I liked it because it made it made it possible to easily know all the metadata that's being tracked for a given cache record by just checking one place (in the cache package) rather than searching all over the codebase. Understanding what metadata is being tracked for a given record can obviously be important when you are making behavioral changes to the cache package.
If you disagree with the approach, what would you think of exposing the generic methods for setting/getting arbitrary values and then having outside callers just use those? While not as convenient, you can at least still find usages of those generic getters/setters to track down metadata that's being associate with records.

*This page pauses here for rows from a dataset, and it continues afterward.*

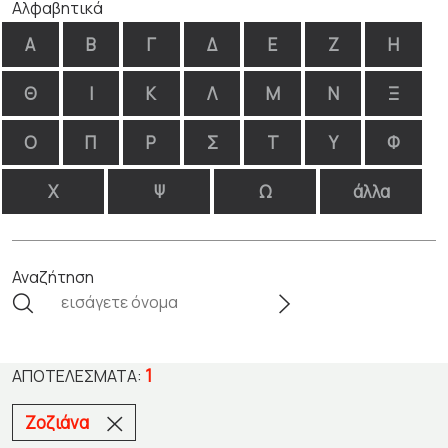
Αλφαβητικά
Α
Β
Γ
Δ
Ε
Ζ
Η
Θ
Ι
Κ
Λ
Μ
Ν
Ξ
Ο
Π
Ρ
Σ
Τ
Υ
Φ
Χ
Ψ
Ω
άλλα
Αναζήτηση
1
ΑΠΟΤΕΛΈΣΜΑΤΑ:
Ζοζιάνα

There was a problem hiding this comment.
know all the metadata that's being tracked
There shouldn't be any need to manage this together. A caller only knows about its use case, it should not have dependency/knowledge of other callers. If new callers are added or removed it should not concern cache pkg or other callers. Cache package just provides an arbitrary amount of callers access to persistent storage for a ref.
what would you think of exposing the generic methods for setting/getting arbitrary values
Yes, generic helpers without fixed keys are fine. Helpers with fixed keys are also fine on caller side (should be private though if they are only used by one package).
cache/metadata.go
Outdated
| return si.SetValue(b, keyDiffID, v) | ||
| }) | ||
| return nil | ||
| type Metadata interface { |
There was a problem hiding this comment.
This is more like RefMetadata now. No changes needed if you disagree.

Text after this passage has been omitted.